Chapter 10

7 0 0
                                    

Syd... what are you doing? Syd... PLEASE STOP.


I don't know what it means to be sane, sometimes. People give me definitions of it. Stable. Functional. Human.

I've always hated that word. 'Functional'. It makes you feel like they're describing a machine. I guess once something is broken, it is no longer 'functional'. What do you do then? Throw it away? Put up with it? Maybe that's the only thing that sets a human apart from a machine.

But I also understood. I wasn't seeing what they were seeing. The times when I don't remember. It is a little frightening to think it has gotten there again. Like when it happened when I was in high school. The principle called my mom and told me I had wandered into the girls' locker room, that I was a peeping Tom. They were going to expel me. I told them it never happened.

Then they showed me the security video of someone walking into the locker room. It was me. I didn't know what to say. I didn't remember it.

That was the first time. We knew something was wrong. Then the second time. I walked into a pool. Almost drowned.

We went to seek psychiatric care to get an opinion, my mom and I. Neither of us understood what it could be. It just seemed strange to us. But it was real.

They did some tests. Observed me. Asked me questions. It all seemed so routine and normal. Until they came back and told me. I was at-risk for schizophrenia. Me, a kid still in high school. Already considered crazy by society.

At first we tried just doing cognitive behavioral therapy. It seemed to work. The episodes weren't happening again. Or so we hoped. My mom and I got lulled into a sense of relief that it was going to be okay.

Then my mom came home one day and saw me. Slicing lines into my forearms with a kitchen knife. That's what she saw. I didn't remember it. All I remember was waking up in a hospital bed with bandages covering my arms. That's when I knew. I had no control over the situation.

They started me on medication. It definitely didn't feel right. I got sick. In fact, it was downright disgusting. And my mind felt different. It changed me. It made me an alien within myself. I couldn't tell what I was anymore.

But I had no choice. I had to do it. For my mom. I owed it to her to make sure what she saw never happened again.

It's not always about giving in.


It is always worse than you expect, the side effects. Go to sleep thinking you will get through this and be up and running, maybe the next day. Or the day after that. At worst, you think you would be able to at least do the small things for yourself; be that 'functional' human just making it through the unease. However, it doesn't usually work out that way.
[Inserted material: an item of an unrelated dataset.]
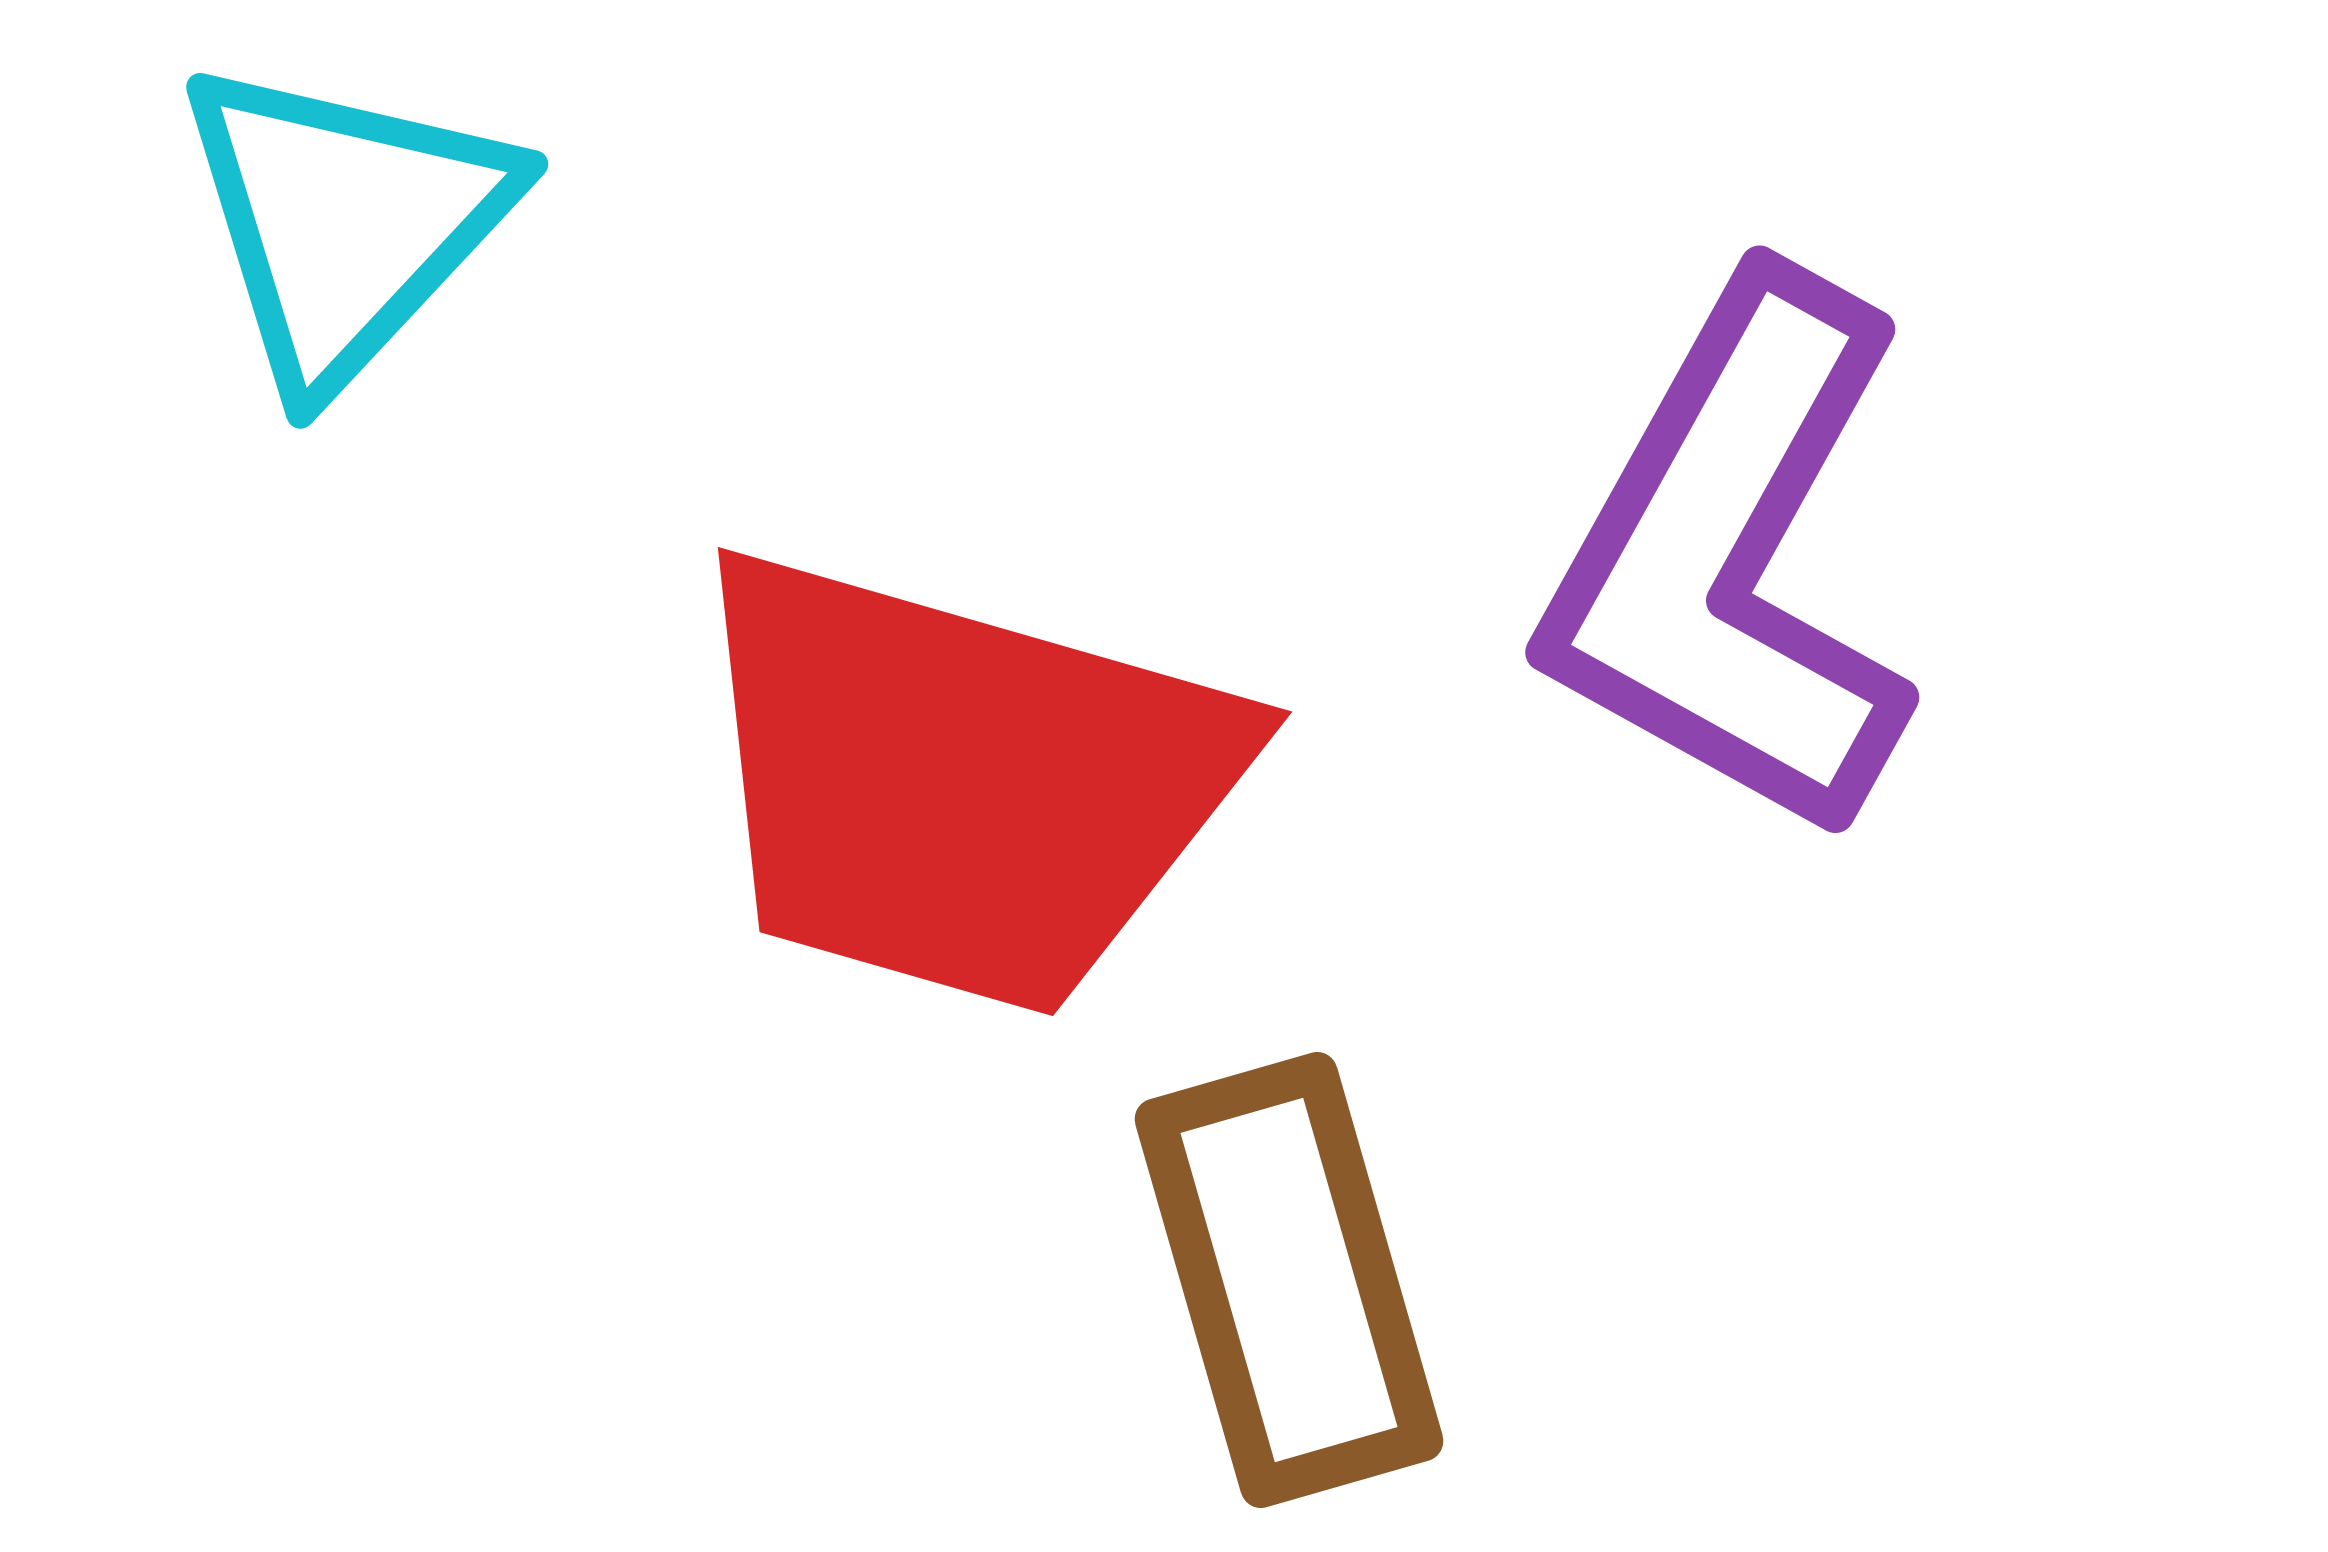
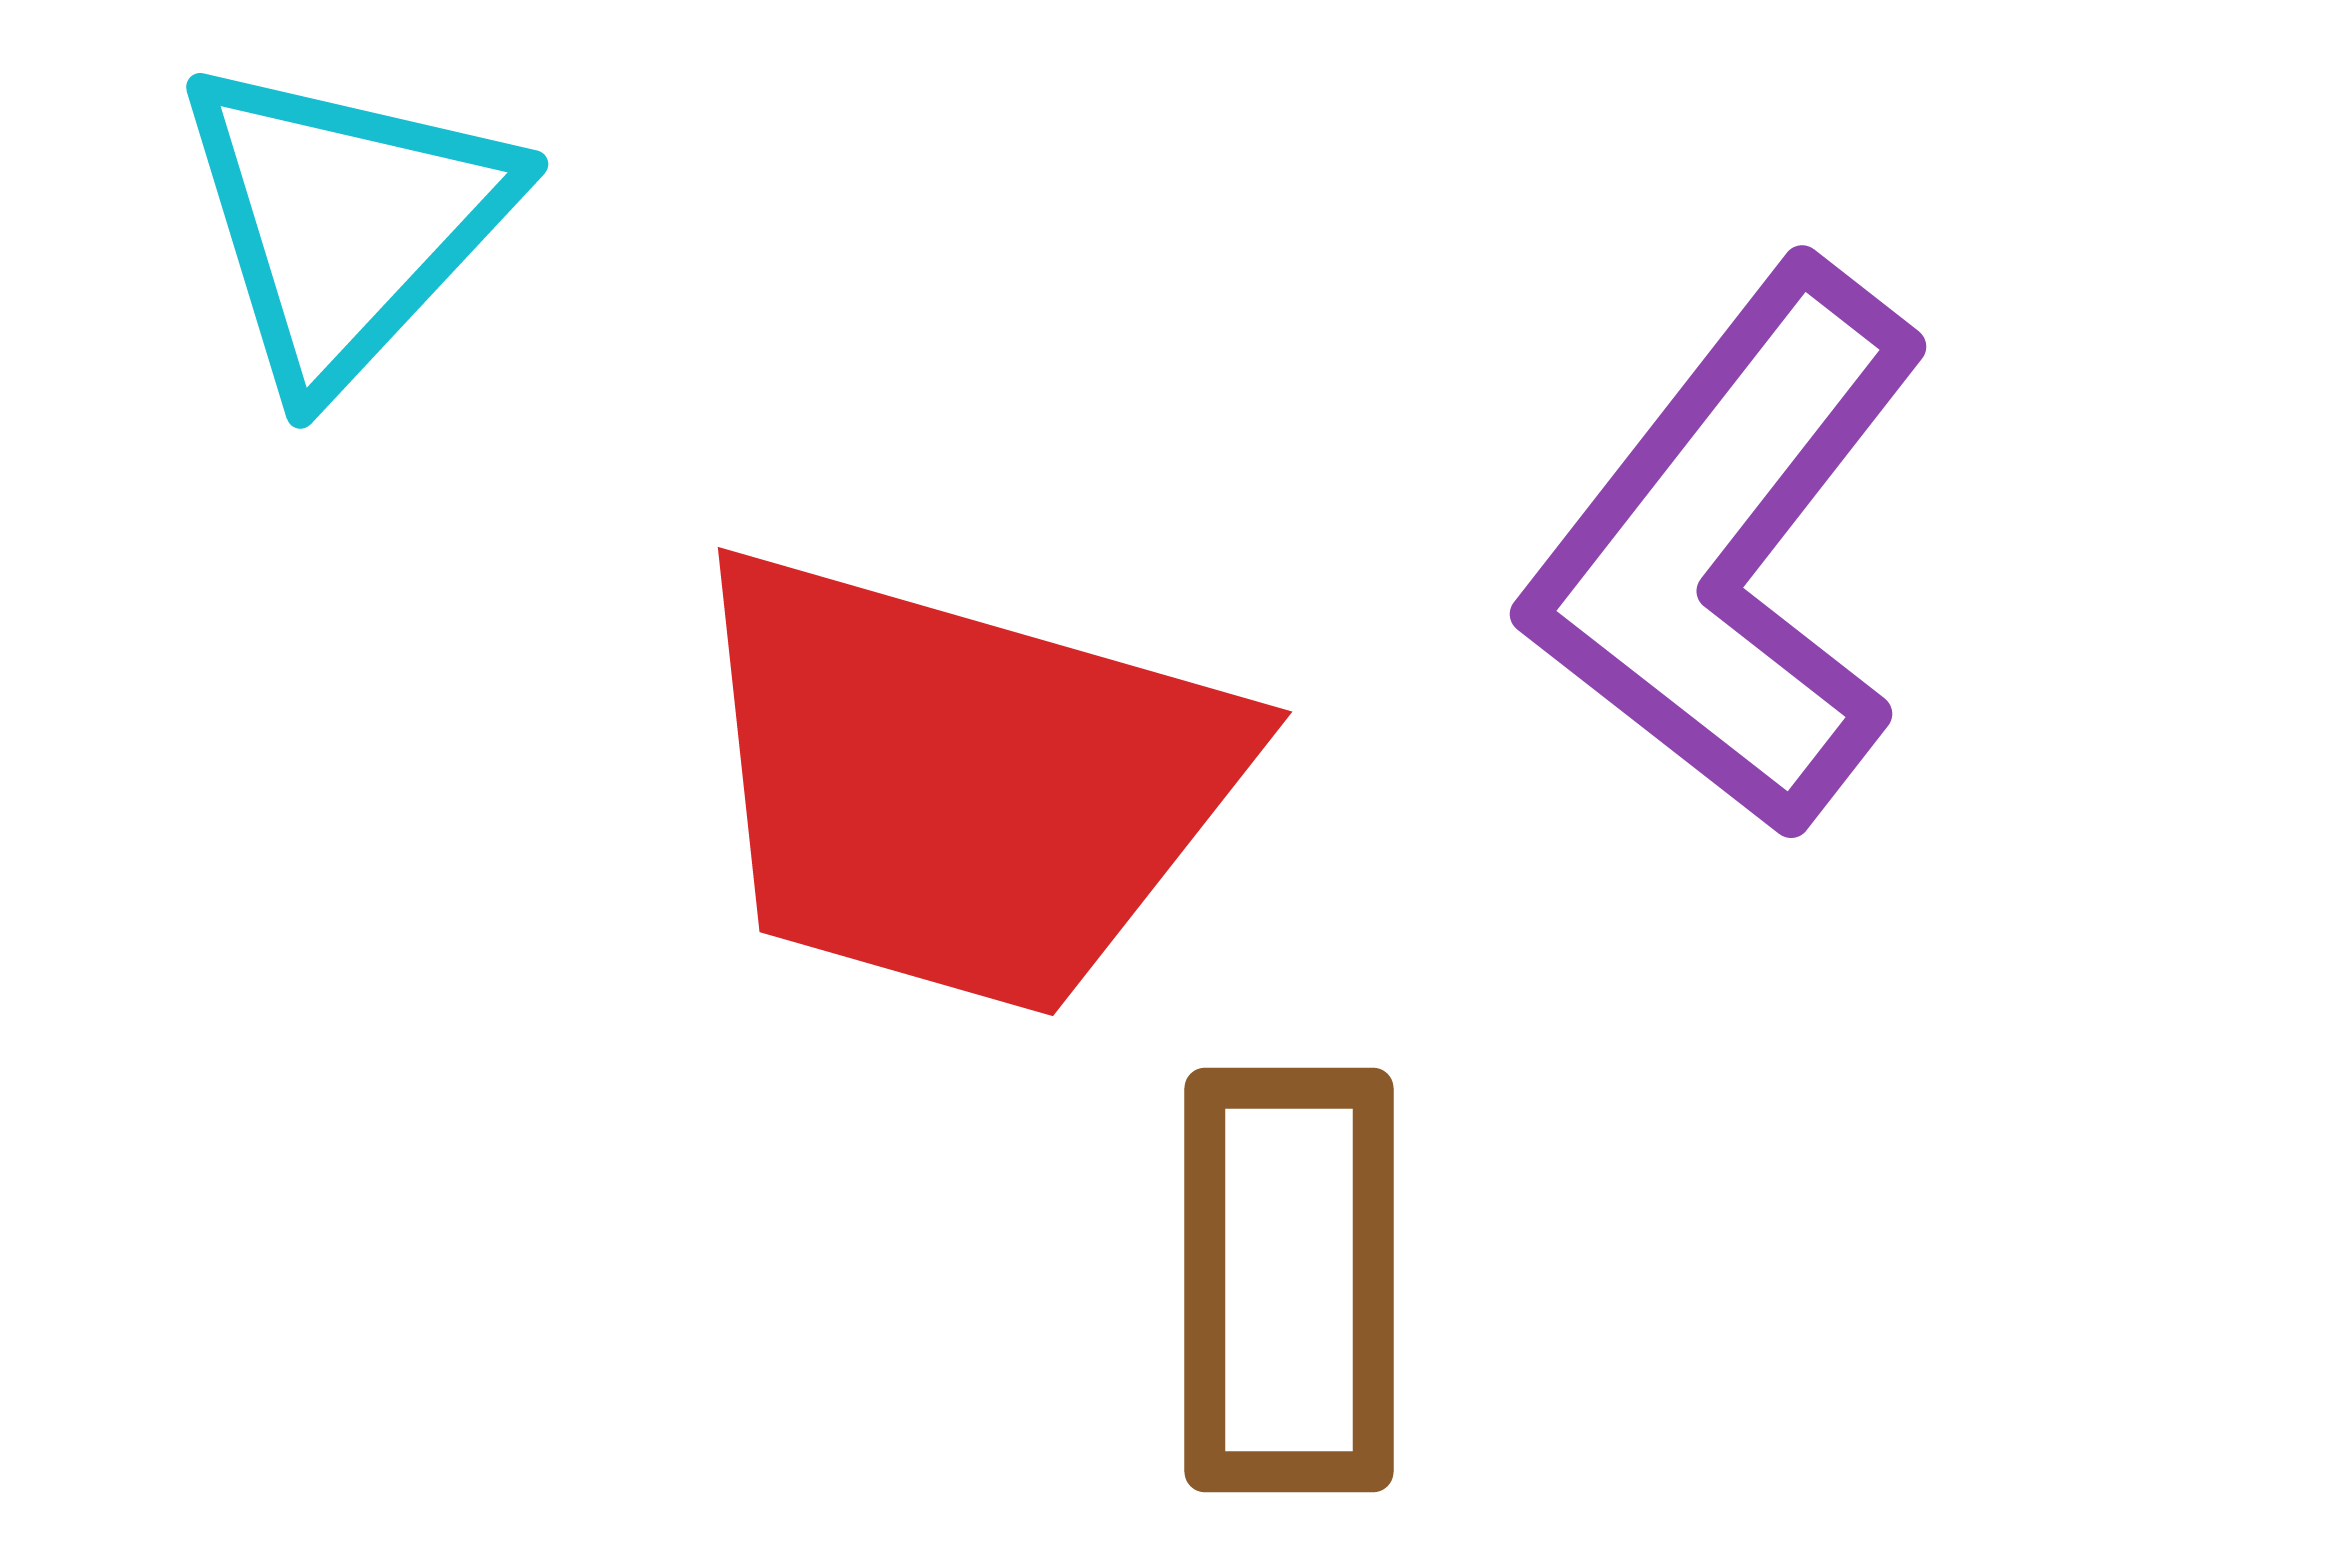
purple L-shape: moved 3 px left, 8 px up; rotated 9 degrees clockwise
brown rectangle: rotated 16 degrees clockwise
I don't remember much about the week after I started the medication. It's all there in bits and pieces; me waking up sometimes to see my mom around my apartment. Her hands rubbing my shoulders, soothing me in bed as she tries to feed me liquids. Or her hands rubbing my back as I crouched bent over the toilet, puking my esophagus out. I remember the lurching, the gag reflex. Even when there wasn't anything left in my stomach, it still kept going, imploring more to come out until I started to taste that stomach acid. That sour burning taste that you know when your body is being pushed to a limit. And even then, it wouldn't stop because your body still needed something out. It was trying its damndest to get something out. And you were just there at its will, crouched and waiting over the toilet until your body got rid of it.

If I wasn't over the toilet, I was in bed. I remember at least that felt comfortable. Not so much my body, but the fact that I had something underneath me, supporting my weight as it sunk completely into the frame. It was like being a corpse, just alive enough to be aware that you were a corpse, laid down and completely paralyzed with your mind waiting to go somewhere else. Moving felt like it required infinite strength and I didn't have that. My mom would have to help me get up to go use the bathroom. She even bought diapers in case it ever got to that point. Luckily, we managed. I remember the few moments where I was slumped sitting on the toilet seat, feeling a vague sense of victory in the accomplishment. It was like trying to coordinate the body as multiple different parts as they pulled away from each other, never agreeing on what should happen next. A marionette, bent and twisted in pose, the strings tangled up above him.